* Data for processing:

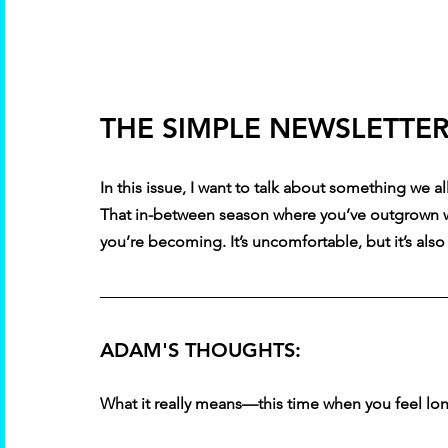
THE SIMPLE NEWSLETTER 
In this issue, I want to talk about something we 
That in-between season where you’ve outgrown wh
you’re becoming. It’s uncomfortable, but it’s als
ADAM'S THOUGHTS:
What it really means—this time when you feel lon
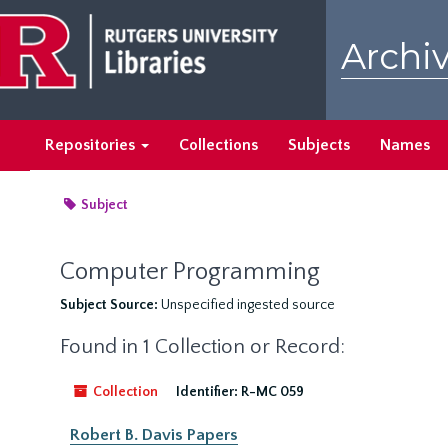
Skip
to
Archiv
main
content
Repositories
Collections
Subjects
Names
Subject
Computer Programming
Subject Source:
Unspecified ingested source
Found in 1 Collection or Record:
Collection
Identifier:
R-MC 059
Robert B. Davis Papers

...

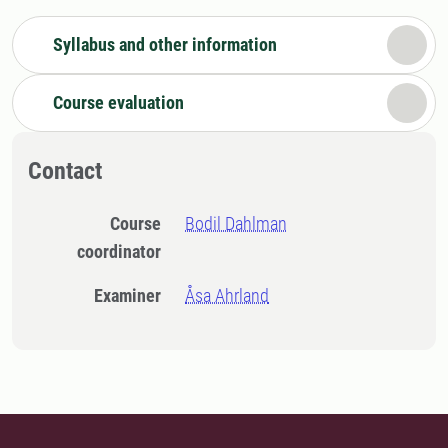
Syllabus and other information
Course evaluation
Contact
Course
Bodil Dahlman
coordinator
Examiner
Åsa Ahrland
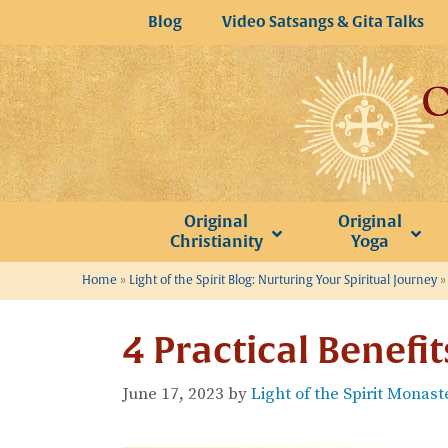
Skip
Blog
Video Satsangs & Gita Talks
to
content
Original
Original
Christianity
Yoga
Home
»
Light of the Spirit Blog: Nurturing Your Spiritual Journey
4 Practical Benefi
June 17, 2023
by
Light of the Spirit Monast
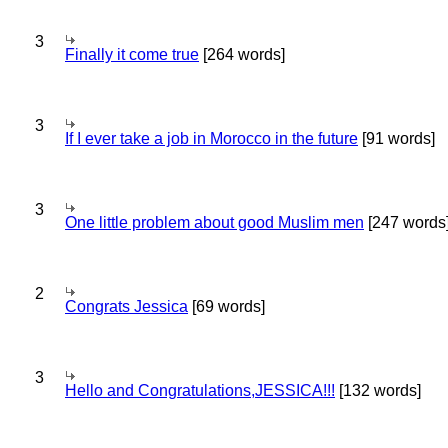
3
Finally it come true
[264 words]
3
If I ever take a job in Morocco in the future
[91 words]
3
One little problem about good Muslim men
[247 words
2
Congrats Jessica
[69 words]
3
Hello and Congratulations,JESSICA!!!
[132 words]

* Exercise prompt:
Restate word for word the lines of the data above, starting at the line containing "Found in 1 Collection" and ending at the line containing "Robert B. Davis Papers", both included, and nothing more.

* Task answer:
Found in 1 Collection or Record:
Collection
Identifier:
R-MC 059
Robert B. Davis Papers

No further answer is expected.